Ce projet a permis aux élèves-ingénieurs de s’approprier la démarche de recherche scientifique : analyse bibliographique, développement de méthode, collecte de données, application à des cas d’étude, analyse critique, rédaction et vulgarisation scientifique. Supervisés par Grégoire et Aurore, ils et elles ont suivi un calendrier rigoureux (Figure 1).
Figure 1. Déroulé du projet et présentation des membres de l’équipe. De gauche à droite : Flore Baize-Roch, Aymeric Bes-de-Berc, Ines Fonquernie, Anaïs Bourissou, Ambre Price ; Grégoire Gaillet, Aurore Wermeille.
L’objectif était de confronter les méthodes d’évaluation de critères de pêche durable aux données disponibles directement sur les produits : espèce pêchée, zone de pêche et technique de pêche.
Leur travail a permis de :
- Proposer des méthodes d’évaluation pour la majorité des critères ;
- Les appliquer à des cas d’étude en les comparant avec des résultats attendus de durabilité issus de la littérature ;
- Développer un recul critique sur la pertinence et la faisabilité des indicateurs.
5 des 8 indicateurs environnementaux du CSTEP ont été étudiés sous l’angle de l’impact sur la biodiversité ; ils ont été testés sur 17 cas d’étude (Figure 2).

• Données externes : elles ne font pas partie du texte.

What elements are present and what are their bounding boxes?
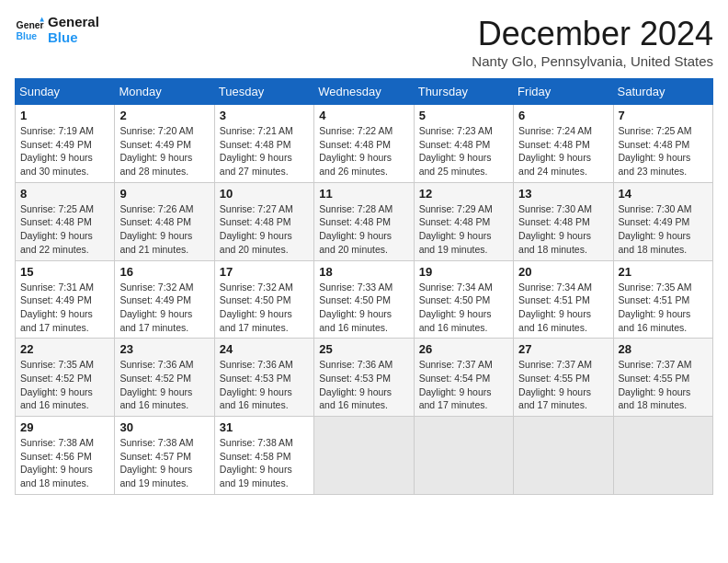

Figure 2. Critères qualitatifs de durabilité proposés par le CSTEP (à gauche) et indicateurs quantitatifs étudiés dans le cadre du projet (à droite). L’indicateur quantitatif « Impact sur les espèces ETP » est considéré comme important mais n’a pas été étudié dans le cadre de ce projet car en attente de la méthode en cours de développement par le CSTEP. * ETP = Endangered, Threatened, and Protected species (Espèces en danger, menacées et protégées ).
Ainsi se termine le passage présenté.